On my first try, I picked these two images from the Noun Project after entering in “seasons”:
Both try to encapsulate all four seasons. The first icon doesn’t seem to represent the usual seasonal order, and the tree may not represent autumn for everyone. But it does nicely represent four quarters, and the circular nature underlines a life process.
The second image does better to represent seasons as part of a cycle. Each image could be separated as required for further use. Using a leaf for spring breaks the climatic metaphor used in the other three seasons; whether a rain cloud is autumnal comes down to where you live.
Of course, we have another option these days. I asked Midjourney to produce an icon. While it is hard to keep it to simple lines, it can easily produce a more artistic and quixotic outcome:
The trick to finding the right image is to focus on the context of the term you need. Find all the aspects of the meaning; and make sure you know which aspects are needed in your app.

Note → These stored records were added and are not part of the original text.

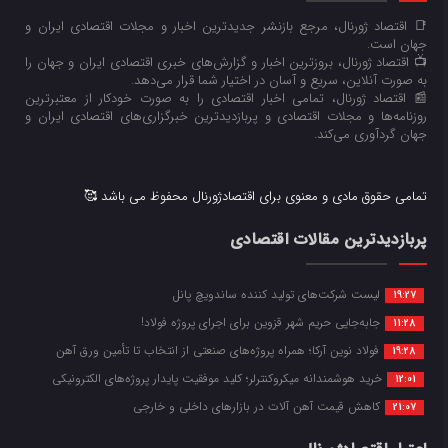
📑 اقتصاد ژورنال، مرجع بازنشر جدیدترین اخبار و مجلات اقتصادی ایران و
جهان است.
📺 اقتصاد ژورنال، بروزترین اخبار و گزارش‌های خبری اقتصادی ایران و جهان را
به صورت آنلاین، سریع و آسان در اختیار شما قرار می‌‌دهد.
📰 اقتصاد ژورنال، تمامی اخبار اقتصادی را به صورت خودکار از معتبرترین
روزنامه‌ها و مجلات اقتصادی و پربازدیدترین خبرگزاری‌های اقتصادی ایران و
جهان گردآوری می‌کند.
تمامی حقوق مادی و معنوی برای اقتصادژورنال محفوظ می باشد 🥰
پربازدیدترین مقالات اقتصادی
لیست شرکت‌های تولید کننده ساندویچ پانل
19:27
جابه‌جایی حریم شهر قزوین برای اجرای پروژه فولاد!
11:28
فولاد نوین آرکا؛ همراه پروژه‌های صنعتی از انتخاب تا تأمین ورق آهن
19:28
خرید هوشمندانه میکروکنترلر؛ کلید موفقیت پایدار پروژه‌های الکترونیکی
12:01
کاهش قیمت آهن آلات در بازارهای داخلی و خارجی
21:07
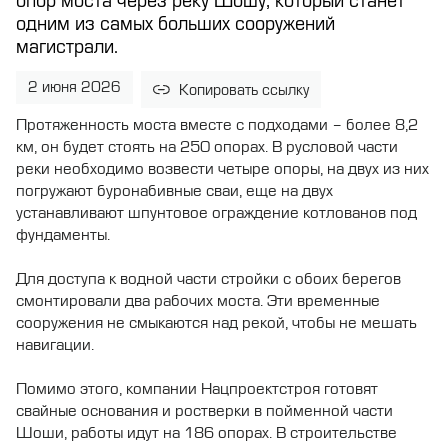
опор моста через реку Шошу, который станет
одним из самых больших сооружений
магистрали.
2 июня 2026
Копировать ссылку
Протяженность моста вместе с подходами – более 8,2
км, он будет стоять на 250 опорах. В русловой части
реки необходимо возвести четыре опоры, на двух из них
погружают буронабивные сваи, еще на двух
устанавливают шпунтовое ограждение котлованов под
фундаменты.
Для доступа к водной части стройки с обоих берегов
смонтировали два рабочих моста. Эти временные
сооружения не смыкаются над рекой, чтобы не мешать
навигации.
Помимо этого, компании Нацпроектстроя готовят
свайные основания и ростверки в пойменной части
Шоши, работы идут на 186 опорах. В строительстве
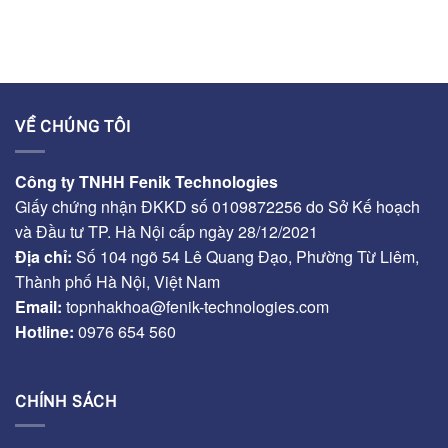
VỀ CHÚNG TÔI
Công ty TNHH Fenik Technologies
Giấy chứng nhận ĐKKD số 0109872256 do Sở Kế hoạch
và Đầu tư TP. Hà Nội cấp ngày 28/12/2021
Địa chỉ:
Số 104 ngõ 54 Lê Quang Đạo, Phường Từ Liêm,
Thành phố Hà Nội, Việt Nam
Email:
topnhakhoa@fenik-technologies.com
Hotline:
0976 654 560
CHÍNH SÁCH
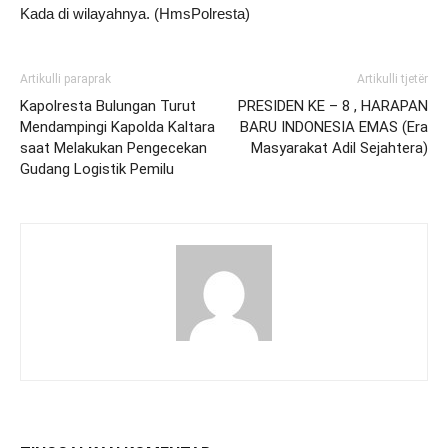
Kada di wilayahnya. (HmsPolresta)
Artikulli paraprak
Artikulli tjetër
Kapolresta Bulungan Turut
PRESIDEN KE – 8 , HARAPAN
Mendampingi Kapolda Kaltara
BARU INDONESIA EMAS (Era
saat Melakukan Pengecekan
Masyarakat Adil Sejahtera)
Gudang Logistik Pemilu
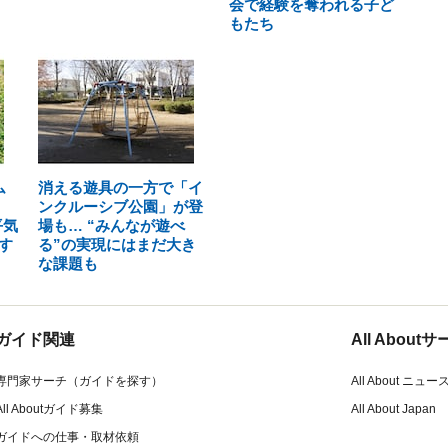
会で経験を奪われる子ど
もたち
ム
消える遊具の一方で「イ
ンクルーシブ公園」が登
平気
場も… “みんなが遊べ
す
る”の実現にはまだ大き
な課題も
ガイド関連
All Abou
専門家サーチ（ガイドを探す）
All About ニュー
All Aboutガイド募集
All About Japan
ガイドへの仕事・取材依頼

For “seasons” we have multiple competing aspects:
- Spring, Summer, Autumn, Winter
- Natural cycle
- Four quarters, division, period
- Climatic changes
This seems trivial, but different apps will need to place emphasis on different aspects, which then guides how an icon could be selected. For a gardening app, we definitely care about the order and the cycle. For a tax app, it is the quarters and division of a year that might be of interest.
We know that icons need to scale for use within apps that adapt to screen size. Predictably the simpler shapes of the second icon survive reduction to common size specifications better:
The Midjourney icon, probably because of the color range, actually retains its artistic feel even as it becomes indecipherable.
Icons are prey to CSS operations on their images. So if they are selectable we have to think about how the CSS will affect a button as it is selected, hovered over, inactive, etc. We can see a little of this going back to the social media icons:
The familiar birdhouse icon (which is no longer so apposite) on the top line alters by inversion as the text thickens to indicate selection; and gains a blue mark to indicate activity. The home icon from Elk uses a color change to indicate selection, whereas the Bluesky home icon goes for text thickness and inversion again.
This is further complicated by color “themes” — like “dark”, which all the apps in the above examples are running. This has led to icons being selected with the following properties:
- Simple, probably retro objects that quickly indicate functionality.
- Single-line drawings, which can change color or thickness and retain meaning.
- Shapes that can invert easily, like two of the “Home” icons above.
- Shapes that are reasonably scalable.
Product icons are always a different kettle of fish, as they are acting on a far larger stage. It isn’t unusual for a product icon to be derived from one of the in-app icons that are unique to the product — but they succumb to an additional range of corporate forces beyond the remit of this post. However, like most long-lived software, they go through revisions over time.
With so many ways to get icons, it is easy to find suitable candidates for probably 70% of what you need. It is only those last items in the set that you may need to work on. Try to keep thematic similarity, and remember that the actual art in the image can easily be changed — and probably will be.